Oh yeah, according to Dictionary.com I know 45000 words. Go me. That'd be great if there werent estimated to be over one million words in the English language :P 

Monday 2 January 2012

Well its here!!!!

2012 is upon us and I have hit it at full speed.

I spent the Hogmanay/New Years day weekend writing, ive come into work with my notebook and continued writing, I'll go home tonight and carry on writing. Safe to say the book is progressing rapidly.
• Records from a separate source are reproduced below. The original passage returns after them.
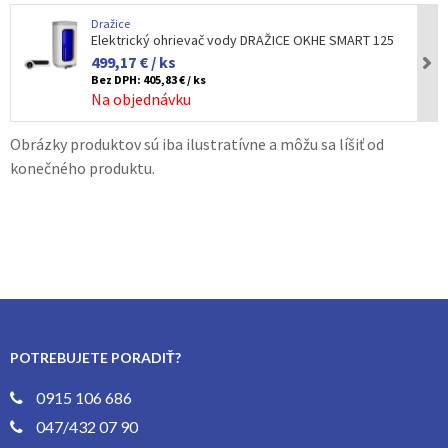
Dražice
Elektrický ohrievač vody DRAŽICE OKHE SMART 125
499,17 € / ks
Bez DPH:
405,83 € / ks
Na objednávku
Obrázky produktov sú iba ilustratívne a môžu sa líšiť od
konečného produktu.
POTREBUJETE PORADIŤ?
0915 106 686
047/432 07 90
That being said there have been a couple of 'speed bumps', an apt term to be sure as they have slowed me down no end. One of the last bits of crit I received advised that new line should be taken for each new speaker in each new section of dialogue. Which is true. This however means I have to go over all 60'000 words of my novel so far and tab it to the right place, which will take some time. I also encountered a major problem in the last chapter (chapter eight) whereby I was writing too much, giving too much detail and pushing my word length way over my target for the chapter. I have had to thin it down and am almost scared to read over it, I hope I have removed the right bits and that it all still reads as well as it did before.

I think there are perhaps two, or at a push three more chapters in part two. Then comes the problem area. Part 3 which is still on the drawing board with no chapter plans whatsoever. I know pretty much how I want it to play out but its going to be a biggy! To be honest I am toying with the idea of expanding on parts 1 and 2 and ending where I intend to end it and thats it! End of book 1. Part three could then be released as a standalone book continuing the story of Keira and Fluke and their journey into the new land of Kerona.

Actually the more I think about this plan of action the more it appeals to me. It all depends on how long parts 1 and 2 are when they are wholly complete.

I have one writers meeting this month then im in for surgery so will be off work (and absent from meetings) probably for four to five weeks. This will give me lots of free time to work on polishing the book and working for the first competition submission of the year.

Its all happening! Watch this space!